Eléments sur la musique à la radio

mis en ligne le 19 janvier 2012
« De la musique avant toute chose ! » Paul Verlaine. « Votre révolution, si je ne peux pas danser, je n’en veux pas ! » Emma Goldman. « Par-delà le blues cette étude veut aussi réhabiliter le chant et la chanson, qui forment un sous-groupe de ce que l’on nomme poésie ou littérature orale, dans un monde où l’oralité a depuis longtemps été mise sous l’éteignoir par l’écriture. L’étude des faits de culture oraux est une branche non négligeable du savoir qui a permis la connaissance et la compréhension de nombreux groupes ethniques ou culturels. Comme le souligne Paul Zumthor dans un ouvrage impressionnant intitulé Introduction à la poésie orale, il est difficile de nier le rôle qu’on joué les traditions orales dans l’histoire du monde : c’est grâce à elles que se sont maintenues et se maintiennent les civilisations archaïques et de nombreuses cultures marginales.
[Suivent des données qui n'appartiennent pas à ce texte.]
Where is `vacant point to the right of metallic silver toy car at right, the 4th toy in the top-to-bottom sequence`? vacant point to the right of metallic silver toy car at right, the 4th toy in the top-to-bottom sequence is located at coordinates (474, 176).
Malheureusement, les recherches sur l’oralité se déroulent souvent un peu à l’insu du grand public et l’enseignement, même universitaire, n’en a guère bénéficié. » (Robert Springer, Fonctions sociales du blues, Editions Parenthèses, 1999).
La première citation est d’un « poète maudit », la seconde d’une anarchiste russe d’origine juive. À quoi bon ces citations du passé ? Choses retirées de leur contexte et utilisées, en fait, pour éclairer un aspect du microcosme des radios libres. Le long extrait sur le blues précise l’importance de la musique, qui se doit être traitée sur le même plan que le discours et l’écrit. Prenons le cas de notre rebelle radio. Il y a quelques décennies, notre but premier à Radio libertaire était la propagande, répandre l’idéal anarchiste. Dans les premiers temps, les émissions étaient d’abord politiques. D’où une propension à considérer les émissions musicales non pas comme inférieures, mais quasiment « ornementales ». Prenons le cas (au hasard…) de Blues en liberté. Passer des disques de blues a d’abord comblé les « blancs » dans la programmation 1. « La musique afro-américaine était-elle compatible avec l’anarchisme ? » me demandait-on souvent ! À quoi je répondais, souvent en bottant en touche : l’art comme la musique ne doit pas être estampillée. Bakounine aurait-il crémé le Chicago blues et Élisée Reclus Albert Collins ? Remarquez, jai été navré le jour où j’ai découvert, dans une revue américaine, une sorte d’organigramme avec à la fois des portraits d’Edgar Poe, Trotsky et Charley Patton.
Malgré tout se pose le problème : une émission musicale peut-elle éveiller à une conscience politique ? Il est « de toute évidence » que l’écoute ponctuelle de notre chère radio sans dieu ni maître peut rebuter, et ce n’est pas une question de génération. Une demi heure d’émission sans pause musicale peut torpiller les meilleurs discours ! L’écoute de chansons dites à textes 2 est, certes, une réponse, mais la musique seule peut aussi amener à la réflexion politique. Comme l’écrivait il y a quelque temps Donovan, protest singer des années soixante : « Peu importe les mots, les idées mais plus la façon de les dire. » Il défendait l’idée que, d’une façon chamanique, on pouvait être sensible aux sons sans en comprendre les paroles. De « bonnes vibrations » suffisent-elles à changer le monde ? Certes non, mais elles y contribuent. Blues en liberté y trouve sa trace, mêlant musiques et messages anarchistes. Nous ne sommes pas les seuls, ben heureusement. Voilà ! Le débat continue…

Thierry
Blues en liberté



1. La réalité est, bien sûr, plus complexe. Gérard Terrones faisait déjà une émission sur le blues. Il m’a passé le relais pour se consacrer à Jazz en liberté.
2. Serge Utgé-Royo, pour ne citer que lui, est de cette veine libertaire qui conjugue musiques et messages, les citer toutes et tous, je ne le puis.